Budget 2009: Chancellor fails to back big business
TAX experts say the Chancellor’s Budget shows limited benefits for big business.
While the tax team at BDO Stoy Hayward in Leeds welcomed the introduction of the dividend exemption for overseas dividends received by corporates announced in last year’s Pre-Budget Report, they said the benefits of the measure will be countered by the introduction of the “controversial and complex” ‘Worldwide Debt Cap’ legislation.
Dan Brookes, tax director at BDO Stoy Hayward, said: “At a time when the dividend exemption makes the UK a more attractive holding company location, the Government has decided to proceed with its much criticised restriction on allowable interest.
“Whilst other European jurisdictions have strict interest deductibility rules, the Worldwide Debt Cap goes a step further and requires multinational groups to consider the external debt position of the entire worldwide group to calculate UK interest deductibility. The rules are unduly complex and there are no companies that will benefit from this introduction.

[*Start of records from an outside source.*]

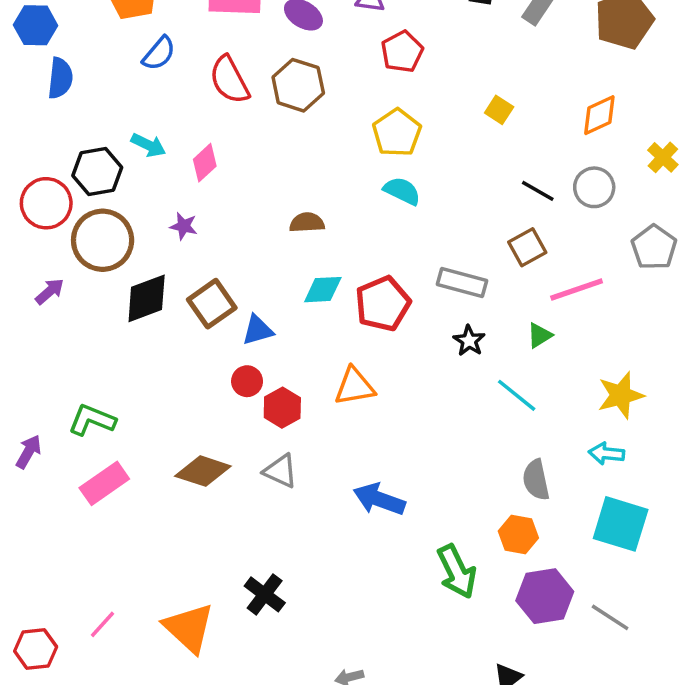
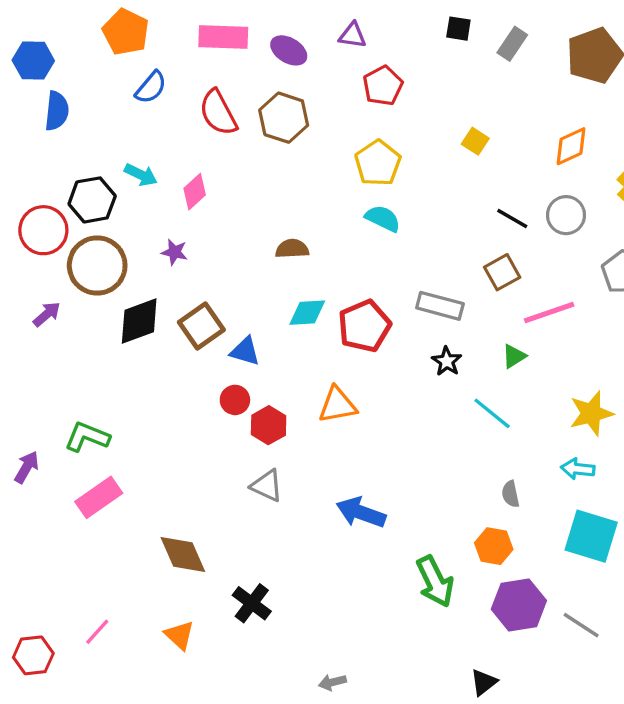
blue triangle: (258, 330) -> (245, 351), turned 32
brown diamond: (203, 471) -> (183, 555), moved, turned 48
gray semicircle: (536, 480) -> (511, 494), size x0.7
orange triangle: (189, 628) -> (180, 635), size x0.6

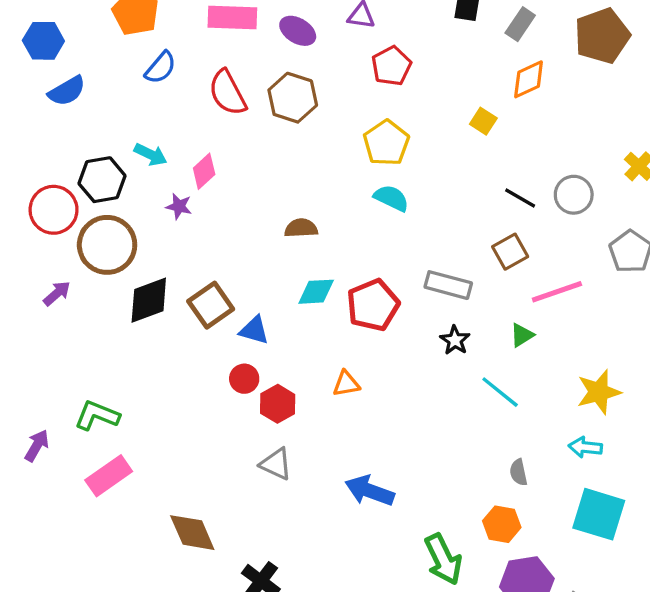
blue semicircle: (57, 111) -> (67, 91), turned 54
orange diamond: (571, 146) -> (529, 79), moved
purple star: (174, 252) -> (179, 206), moved
orange triangle: (337, 405) -> (346, 384), size x0.7

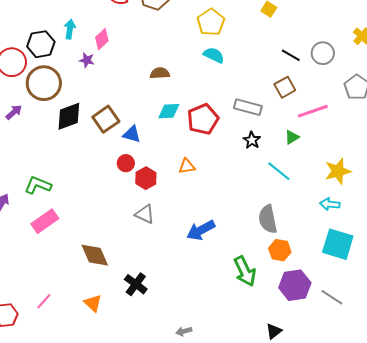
cyan arrow: (151, 155) -> (70, 29), turned -108
gray semicircle: (518, 472) -> (268, 219), moved, size x1.8
blue arrow: (370, 491) -> (201, 230), turned -48

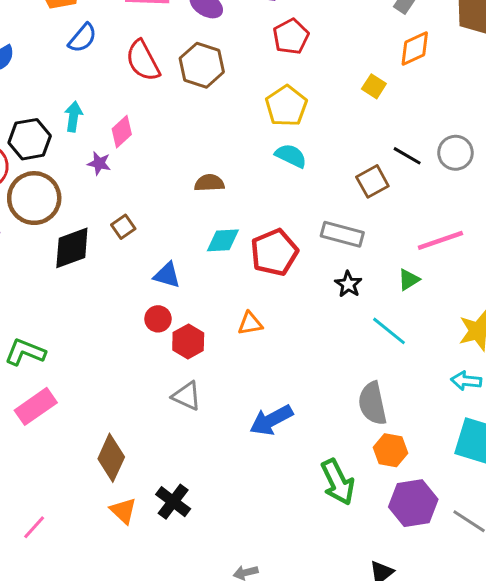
brown square: (285, 87) -> (372, 181), moved
brown square: (106, 119) -> (123, 227), moved, size x0.6
brown diamond: (95, 255) -> (111, 458), turned 48
orange triangle: (93, 303) -> (123, 511), moved

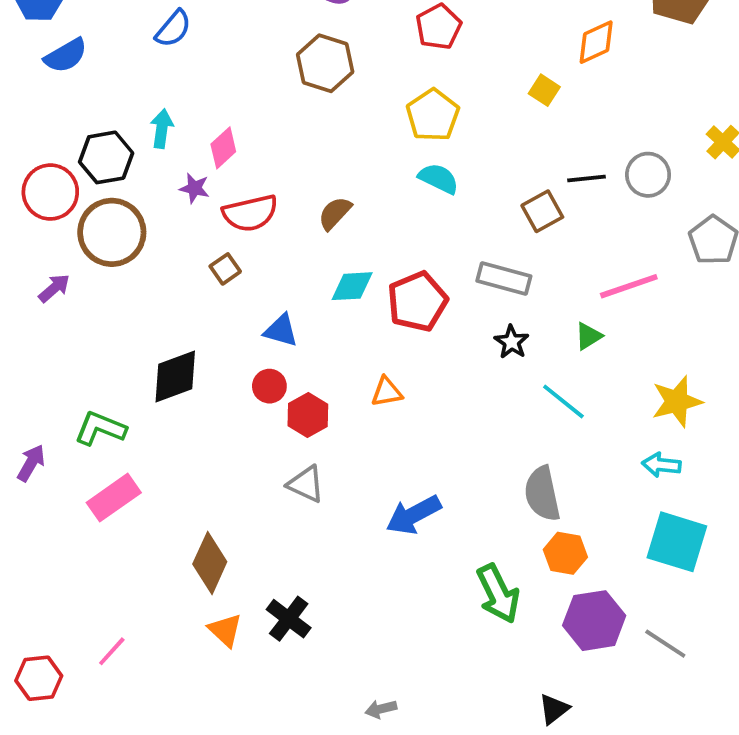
red semicircle: (143, 61) -> (250, 213), moved, turned -75
black line: (407, 156) -> (587, 179), turned -36
brown semicircle: (209, 183) -> (335, 213), turned -44
black diamond: (72, 248) -> (175, 377), moved

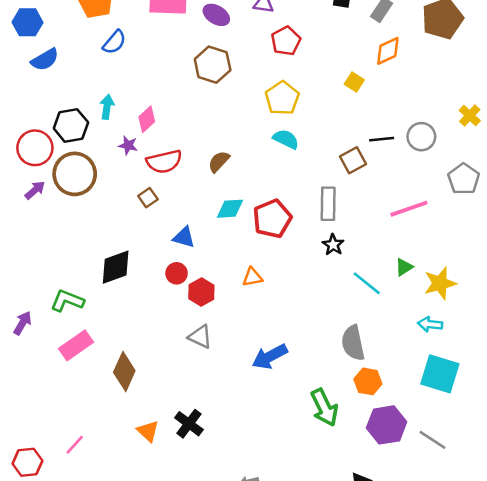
gray rectangle: (504, 279) -> (328, 204), turned 76
purple arrow: (54, 288) -> (35, 190), moved
green triangle: (588, 336) -> (404, 267), moved
brown diamond: (210, 563) -> (124, 372), moved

Mr Brookes believes that the introduction of the debt cap may be detrimental to inward investment in the region at a time when favourable exchange rates would otherwise make UK businesses attractive investment opportunities
He commented: “A number of the very largest businesses in Yorkshire are subsidiaries of overseas parented multinationals. I am concerned that, at a time when the UK badly needs inward investment from substantial multinationals, the Government is looking to penalise well managed groups that have limited net external debt, but cash to inject in the UK.
“We should be encouraging such companies to inject cash into the UK to bolster UK subsidiaries rather than introducing measures that discourage this.
“I expect groups with significant intra-group financing into the UK will already be considering their options prior to the new legislation being effective for accounting periods beginning on or after 1 January 2010 as the non deductibility of the UK interest expense is unlikely to be acceptable to these groups. The cap will also be to the detriment of future inward investment into the UK,” he added.